- Directions for this task:
Only one portion of the data is to be written out: from the line bearing "Федерации до 1" through the line bearing "processo que diz". Write it exactly as it appears.

- Data to process:
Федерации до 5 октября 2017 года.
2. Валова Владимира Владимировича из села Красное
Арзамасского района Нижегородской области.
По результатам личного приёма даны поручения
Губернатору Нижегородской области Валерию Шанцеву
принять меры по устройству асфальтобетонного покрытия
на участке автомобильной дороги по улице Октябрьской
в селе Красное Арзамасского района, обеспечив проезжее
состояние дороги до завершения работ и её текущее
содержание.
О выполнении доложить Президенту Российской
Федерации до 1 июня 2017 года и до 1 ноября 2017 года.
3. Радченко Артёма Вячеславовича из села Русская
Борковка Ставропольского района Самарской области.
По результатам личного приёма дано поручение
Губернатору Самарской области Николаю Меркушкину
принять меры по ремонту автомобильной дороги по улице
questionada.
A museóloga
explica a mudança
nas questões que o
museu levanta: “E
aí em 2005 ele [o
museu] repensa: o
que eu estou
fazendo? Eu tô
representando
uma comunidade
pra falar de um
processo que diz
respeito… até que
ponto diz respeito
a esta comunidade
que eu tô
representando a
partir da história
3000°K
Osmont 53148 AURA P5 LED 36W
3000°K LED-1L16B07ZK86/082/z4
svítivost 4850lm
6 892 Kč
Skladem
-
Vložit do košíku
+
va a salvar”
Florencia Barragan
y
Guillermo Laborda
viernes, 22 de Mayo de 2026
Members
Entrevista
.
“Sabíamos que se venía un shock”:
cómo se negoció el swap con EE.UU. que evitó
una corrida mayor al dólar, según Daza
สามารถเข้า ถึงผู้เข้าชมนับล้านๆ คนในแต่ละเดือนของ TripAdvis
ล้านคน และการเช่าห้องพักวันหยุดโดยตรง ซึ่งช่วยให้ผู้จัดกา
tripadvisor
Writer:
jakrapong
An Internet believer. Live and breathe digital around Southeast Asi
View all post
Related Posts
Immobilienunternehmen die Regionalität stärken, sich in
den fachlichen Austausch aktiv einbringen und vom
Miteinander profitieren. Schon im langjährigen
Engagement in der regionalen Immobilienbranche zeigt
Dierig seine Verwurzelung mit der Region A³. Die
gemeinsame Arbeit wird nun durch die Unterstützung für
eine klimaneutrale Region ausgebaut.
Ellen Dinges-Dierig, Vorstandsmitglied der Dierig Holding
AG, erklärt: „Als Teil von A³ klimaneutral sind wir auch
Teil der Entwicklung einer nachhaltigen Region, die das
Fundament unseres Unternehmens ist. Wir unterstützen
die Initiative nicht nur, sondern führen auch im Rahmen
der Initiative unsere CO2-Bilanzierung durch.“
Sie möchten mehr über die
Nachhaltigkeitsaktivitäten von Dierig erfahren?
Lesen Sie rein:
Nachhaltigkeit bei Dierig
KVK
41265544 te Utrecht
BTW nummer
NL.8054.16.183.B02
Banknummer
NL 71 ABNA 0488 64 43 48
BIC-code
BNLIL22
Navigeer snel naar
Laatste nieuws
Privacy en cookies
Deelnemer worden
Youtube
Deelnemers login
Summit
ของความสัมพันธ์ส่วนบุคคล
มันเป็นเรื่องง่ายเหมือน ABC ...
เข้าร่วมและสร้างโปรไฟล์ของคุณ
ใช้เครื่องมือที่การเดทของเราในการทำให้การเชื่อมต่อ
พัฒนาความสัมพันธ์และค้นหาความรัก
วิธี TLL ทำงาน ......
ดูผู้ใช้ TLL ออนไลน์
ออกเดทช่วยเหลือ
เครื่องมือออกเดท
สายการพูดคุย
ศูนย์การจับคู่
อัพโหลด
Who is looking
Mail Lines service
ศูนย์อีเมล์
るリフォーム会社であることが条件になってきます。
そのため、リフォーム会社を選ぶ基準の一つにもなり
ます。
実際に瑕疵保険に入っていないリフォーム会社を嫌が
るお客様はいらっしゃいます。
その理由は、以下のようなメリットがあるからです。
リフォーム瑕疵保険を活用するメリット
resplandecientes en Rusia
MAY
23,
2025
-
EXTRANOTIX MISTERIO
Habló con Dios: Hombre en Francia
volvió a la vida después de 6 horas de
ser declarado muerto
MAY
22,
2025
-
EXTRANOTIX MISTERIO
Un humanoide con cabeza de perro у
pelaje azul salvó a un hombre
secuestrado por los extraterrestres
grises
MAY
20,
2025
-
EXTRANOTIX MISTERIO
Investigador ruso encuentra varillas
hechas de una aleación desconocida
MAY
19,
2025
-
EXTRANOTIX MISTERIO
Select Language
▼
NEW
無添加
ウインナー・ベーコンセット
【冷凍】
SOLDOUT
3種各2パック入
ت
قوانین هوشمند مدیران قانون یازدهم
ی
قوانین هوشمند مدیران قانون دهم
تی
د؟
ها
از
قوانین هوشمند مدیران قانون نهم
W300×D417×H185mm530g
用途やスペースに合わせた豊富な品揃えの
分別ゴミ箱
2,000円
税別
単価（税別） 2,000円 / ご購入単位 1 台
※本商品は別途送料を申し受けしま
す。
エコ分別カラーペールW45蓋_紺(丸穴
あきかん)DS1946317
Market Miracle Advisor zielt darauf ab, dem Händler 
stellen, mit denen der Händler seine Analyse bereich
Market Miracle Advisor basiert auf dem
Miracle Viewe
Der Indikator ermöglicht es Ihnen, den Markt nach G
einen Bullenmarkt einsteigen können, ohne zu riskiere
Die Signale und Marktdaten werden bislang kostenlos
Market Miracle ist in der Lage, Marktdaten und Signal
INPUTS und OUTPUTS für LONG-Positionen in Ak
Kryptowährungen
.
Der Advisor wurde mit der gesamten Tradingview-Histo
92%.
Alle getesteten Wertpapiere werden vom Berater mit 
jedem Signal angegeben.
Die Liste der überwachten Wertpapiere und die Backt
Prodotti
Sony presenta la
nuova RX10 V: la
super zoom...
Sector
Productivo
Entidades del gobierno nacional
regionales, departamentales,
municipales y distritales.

- Task solution:
Федерации до 1 июня 2017 года и до 1 ноября 2017 года.
3. Радченко Артёма Вячеславовича из села Русская
Борковка Ставропольского района Самарской области.
По результатам личного приёма дано поручение
Губернатору Самарской области Николаю Меркушкину
принять меры по ремонту автомобильной дороги по улице
questionada.
A museóloga
explica a mudança
nas questões que o
museu levanta: “E
aí em 2005 ele [o
museu] repensa: o
que eu estou
fazendo? Eu tô
representando
uma comunidade
pra falar de um
processo que diz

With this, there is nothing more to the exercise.